Hiroshi Sugimoto is a Japanese photographer born in Tokyo in 1948. Upon graduating from Saint Paul’s University in Tokyo with a degree in Sociology and Politics and moved to Los Angeles in 1970 and attended the Art Centre College of Design. He moved to New York in 1974 after receiving his Bachelors degree and now lives in Tokyo and in New York. He divides his work into photographic series, each representing a certain theme. He is most famous for his seascapes, movie theaters, natural history dioramas and portraits, and waxworks series. He explores the idea of photography and time, and uses photography as a way to record science and history alongside the idea of indescribable human nature. His aim when creating portraits is to make them as lifelike as possible so the viewer reconsiders what it is to be alive.
Julian Opie is a contemporary English artist born in London in 1958. He graduated from Goldsmiths College in 1982 and now lives and works in London. His work consists on using computer software to reduce complex photographs or short films and turn them into figurative and basic cartoon art. He is known for his Imagine You Are series (where he demonstrates how daily activities can be represented by simple reductions) and for his depiction of cartoon-esque pole dancers, and for his minimalistic portraits, which sometimes turn into series where he draws the same person repeatedly adding new details (sunglasses, necklaces…). He finds it easier to draw women than men and when making portraits he goes by trial and error.
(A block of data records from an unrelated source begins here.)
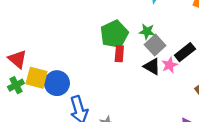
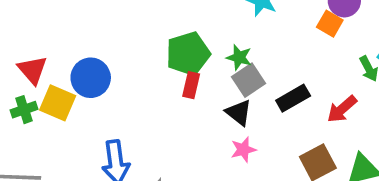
pink star: (169, 65) -> (243, 150), moved
blue circle: (57, 83) -> (91, 78), moved

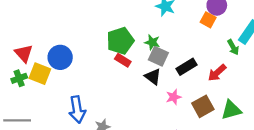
gray square: (248, 80) -> (158, 56), turned -30
red rectangle: (191, 85) -> (123, 60), turned -70
pink star: (243, 150) -> (174, 97), moved

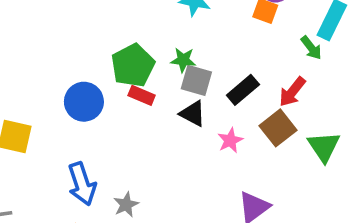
blue circle: (60, 57) -> (84, 102), moved
brown square: (203, 106) -> (278, 128), moved
green triangle: (231, 110) -> (324, 147), turned -40

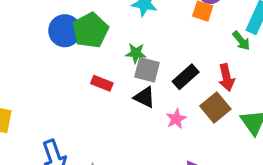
green pentagon: (133, 65) -> (90, 30), moved
red arrow: (292, 92) -> (226, 77), turned -50
blue circle: (84, 102) -> (65, 31), moved

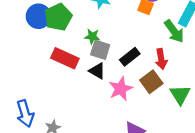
green arrow: (241, 41) -> (174, 31), size x1.5
red rectangle: (102, 83) -> (65, 58), size x1.6
pink star: (176, 119) -> (121, 89), size x1.5

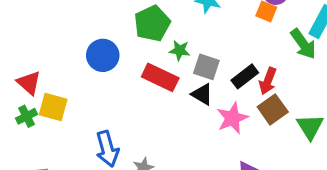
blue circle: (38, 16) -> (103, 55), moved
green star: (92, 36) -> (180, 50), moved
red arrow: (161, 59) -> (268, 81), moved, turned 30

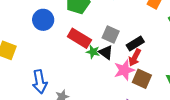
green star: (180, 50) -> (93, 52), moved
red arrow: (268, 81) -> (135, 57), moved
brown square: (273, 109) -> (142, 79), moved, turned -36

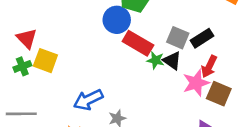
blue circle: (43, 20) -> (117, 20), moved
black rectangle: (135, 43) -> (202, 38), moved
blue arrow: (40, 82) -> (88, 100), turned 75

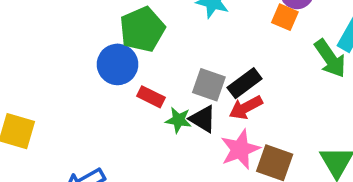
red rectangle: (138, 43) -> (151, 97), size x0.6
red arrow: (209, 67) -> (246, 108), moved, turned 40

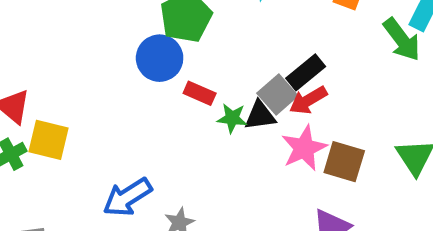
gray square: (209, 85) -> (277, 94), moved, turned 32
black triangle: (203, 119) -> (260, 116), turned -36

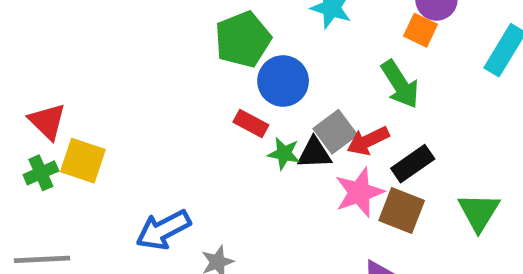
green arrow: (402, 40) -> (400, 84), moved
blue circle: (160, 58) -> (283, 81), moved
black rectangle: (306, 72) -> (413, 164), moved

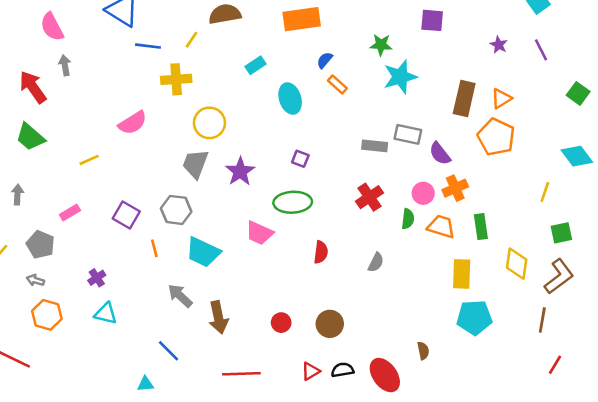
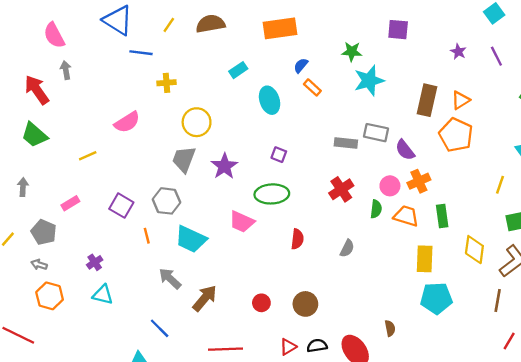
yellow line: (192, 40) -> (169, 25), moved
yellow cross: (176, 79) -> (166, 83), size x0.7
brown arrow: (218, 317) -> (205, 298), turned -128

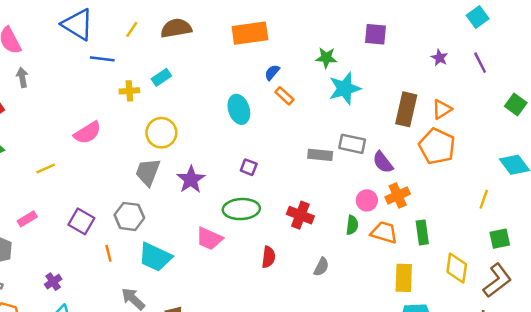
cyan rectangle: (238, 70) -> (161, 77), moved
red cross: (341, 189) -> (300, 215), moved, turned -35

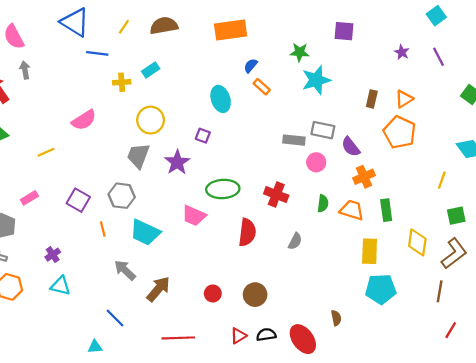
brown rectangle: (406, 109) -> (372, 99), size x0.6
purple square: (249, 167) -> (203, 136), moved
pink circle: (367, 200) -> (316, 162), moved
red semicircle: (268, 257) -> (247, 232), size x1.4

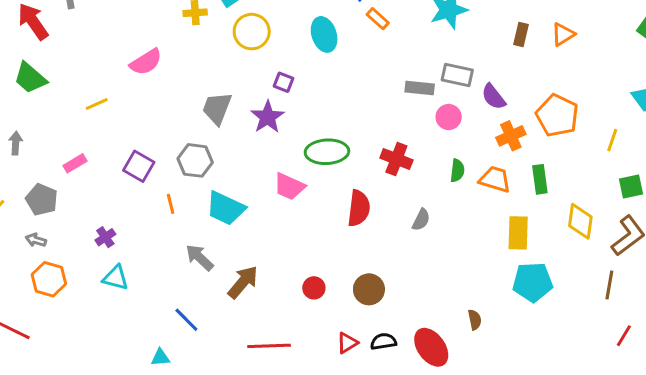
yellow circle: (151, 120) -> (252, 32), moved
orange pentagon: (400, 132) -> (557, 116), moved
purple square: (203, 136) -> (284, 82), moved

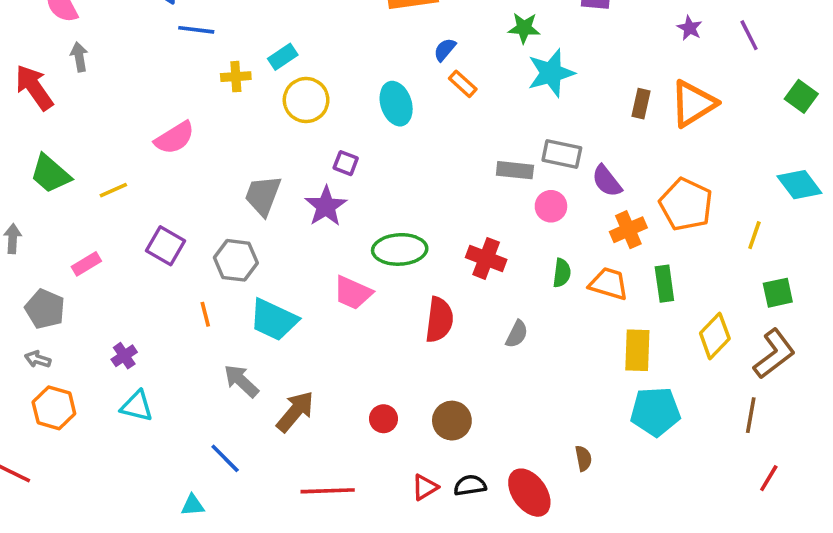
orange triangle: (563, 34) -> (693, 104), size x1.6
green trapezoid: (30, 78) -> (50, 174), moved
purple square: (139, 166) -> (166, 246), moved
yellow diamond: (580, 221) -> (715, 336), turned 36

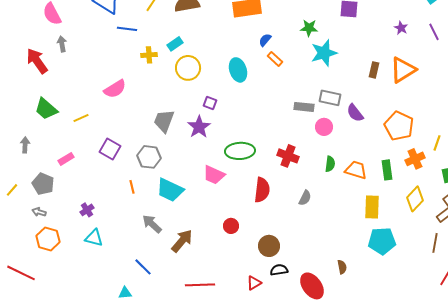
orange cross: (628, 230) -> (415, 159), moved
red circle: (383, 419) -> (231, 226), moved
black semicircle: (470, 485) -> (279, 270), moved

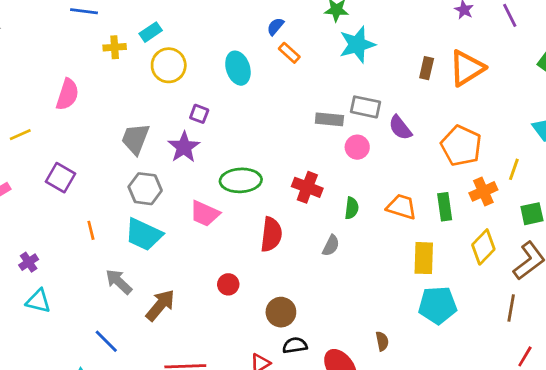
pink semicircle: (115, 89) -> (67, 94), turned -40
gray hexagon: (149, 157) -> (145, 189), moved
green semicircle: (330, 164) -> (352, 208), moved

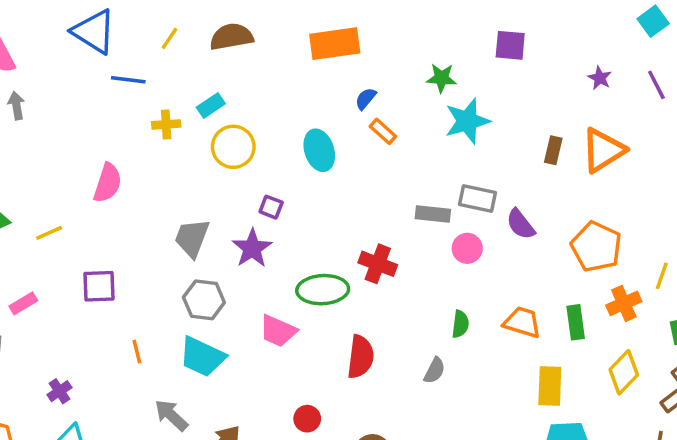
purple square: (60, 178) -> (99, 286), turned -32
red cross: (307, 187) -> (378, 264), moved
Hiroshi Sugimoto’s portrait representations of Henry VII and his wives are photographs of wax figures and are part of his series “Portraits”. Although he wasn’t photographing real models, he managed to portray the complexity of wax figures in his work. Sugimoto strategically placed lighting, the way a Renaissance artist would have, to create extremely vivid portraits that look almost like paintings. He also made them look more like painting by isolating them and having a clear background. The use of shadows and light brings out very small details in the pictures. For example, the jewelry on all of the women remains clear and detailed. The positioning of the figures really shows the texture and patterns in their clothing and allows you to see distinct facial expressions and prominent details in the hands (nails, knuckles, rings…). Even though the overall idea of his series is the same, through the positioning of the figures he conveys emotion and movement, every woman has her own personality and through the detail of his work you can see that they are each engaged in a small activity. Hiroshi Sugimoto’s work is similar to Lewis Hine’s work in the sense that they are both photographer that aim to capture history through their work. Hine’s picture of 7-year-old Ferris reminded me of the portraits of the woman because he is also holding something in his hand, and his face is also quite serious.